┌─ Records supplied

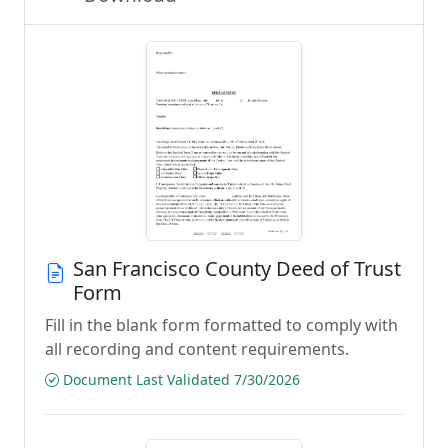
San Francisco County Deed of Trust
Form
Fill in the blank form formatted to comply with
all recording and content requirements.
Document Last Validated 7/30/2026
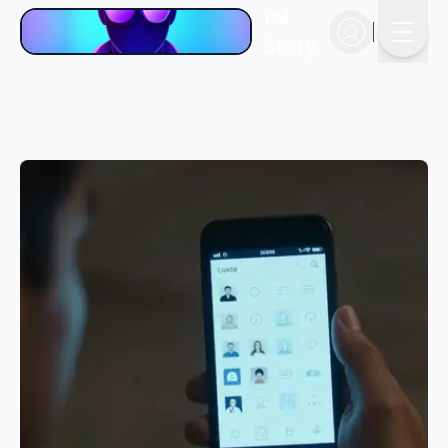
PV
Story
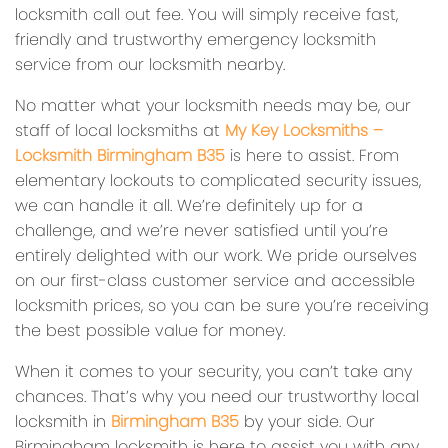
locksmith call out fee. You will simply receive fast,
friendly and trustworthy emergency locksmith
service from our locksmith nearby.
No matter what your locksmith needs may be, our
staff of local locksmiths at
My Key Locksmiths –
Locksmith Birmingham B35
is here to assist. From
elementary lockouts to complicated security issues,
we can handle it all. We’re definitely up for a
challenge, and we’re never satisfied until you’re
entirely delighted with our work. We pride ourselves
on our first-class customer service and accessible
locksmith prices, so you can be sure you’re receiving
the best possible value for money.
When it comes to your security, you can’t take any
chances. That’s why you need our trustworthy local
locksmith in
Birmingham B35
by your side. Our
Birmingham locksmith is here to assist you with any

└─

What the task asks:
Pictures excluded, transcribe the listing above exactly from the line with "Document Last Validated 7/30/2026" through the line with "the best possible value for money.", and no further.

Output of the task:
Document Last Validated 7/30/2026
PV
Story
locksmith call out fee. You will simply receive fast,
friendly and trustworthy emergency locksmith
service from our locksmith nearby.
No matter what your locksmith needs may be, our
staff of local locksmiths at
My Key Locksmiths –
Locksmith Birmingham B35
is here to assist. From
elementary lockouts to complicated security issues,
we can handle it all. We’re definitely up for a
challenge, and we’re never satisfied until you’re
entirely delighted with our work. We pride ourselves
on our first-class customer service and accessible
locksmith prices, so you can be sure you’re receiving
the best possible value for money.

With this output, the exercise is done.